### Aim of the task
Return verbatim every line from the first line of the data below to the line that contains "приглашен Дидро. В", inclusive, and no further.

### Exercise material
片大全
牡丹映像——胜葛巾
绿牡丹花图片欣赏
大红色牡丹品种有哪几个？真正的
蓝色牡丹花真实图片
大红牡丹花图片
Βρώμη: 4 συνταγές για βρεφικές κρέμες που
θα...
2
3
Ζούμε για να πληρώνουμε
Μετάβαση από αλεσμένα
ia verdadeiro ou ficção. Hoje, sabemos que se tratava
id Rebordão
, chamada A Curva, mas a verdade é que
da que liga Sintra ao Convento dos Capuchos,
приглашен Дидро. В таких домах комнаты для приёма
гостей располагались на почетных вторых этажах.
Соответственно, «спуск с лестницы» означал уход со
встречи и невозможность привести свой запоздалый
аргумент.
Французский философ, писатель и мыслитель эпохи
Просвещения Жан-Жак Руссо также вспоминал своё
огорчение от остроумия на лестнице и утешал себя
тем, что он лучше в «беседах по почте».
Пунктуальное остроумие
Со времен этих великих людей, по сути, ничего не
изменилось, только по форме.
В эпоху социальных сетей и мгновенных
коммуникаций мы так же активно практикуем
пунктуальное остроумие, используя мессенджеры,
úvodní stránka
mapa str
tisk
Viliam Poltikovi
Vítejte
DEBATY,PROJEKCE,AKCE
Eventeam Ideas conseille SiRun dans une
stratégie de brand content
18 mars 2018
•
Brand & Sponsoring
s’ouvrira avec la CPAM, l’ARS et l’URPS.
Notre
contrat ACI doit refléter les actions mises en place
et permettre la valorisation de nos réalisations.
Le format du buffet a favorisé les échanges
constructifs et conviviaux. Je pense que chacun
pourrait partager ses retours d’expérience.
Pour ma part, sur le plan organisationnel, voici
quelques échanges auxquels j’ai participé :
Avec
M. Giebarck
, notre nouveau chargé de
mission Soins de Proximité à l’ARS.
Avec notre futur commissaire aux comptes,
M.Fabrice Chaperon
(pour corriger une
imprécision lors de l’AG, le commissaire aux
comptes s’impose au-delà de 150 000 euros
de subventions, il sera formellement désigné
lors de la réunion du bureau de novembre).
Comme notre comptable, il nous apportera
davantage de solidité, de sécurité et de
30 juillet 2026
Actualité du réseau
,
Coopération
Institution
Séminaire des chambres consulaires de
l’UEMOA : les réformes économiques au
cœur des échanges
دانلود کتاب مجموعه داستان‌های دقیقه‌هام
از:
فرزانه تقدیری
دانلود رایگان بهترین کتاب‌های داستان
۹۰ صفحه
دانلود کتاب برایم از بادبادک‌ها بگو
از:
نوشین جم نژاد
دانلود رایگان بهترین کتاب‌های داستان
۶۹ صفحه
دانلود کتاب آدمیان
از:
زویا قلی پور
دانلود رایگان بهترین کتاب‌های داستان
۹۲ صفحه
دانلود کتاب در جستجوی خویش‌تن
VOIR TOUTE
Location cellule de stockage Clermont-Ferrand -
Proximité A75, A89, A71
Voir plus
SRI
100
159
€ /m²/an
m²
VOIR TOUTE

### Answer for this exercise
片大全
牡丹映像——胜葛巾
绿牡丹花图片欣赏
大红色牡丹品种有哪几个？真正的
蓝色牡丹花真实图片
大红牡丹花图片
Βρώμη: 4 συνταγές για βρεφικές κρέμες που
θα...
2
3
Ζούμε για να πληρώνουμε
Μετάβαση από αλεσμένα
ia verdadeiro ou ficção. Hoje, sabemos que se tratava
id Rebordão
, chamada A Curva, mas a verdade é que
da que liga Sintra ao Convento dos Capuchos,
приглашен Дидро. В таких домах комнаты для приёма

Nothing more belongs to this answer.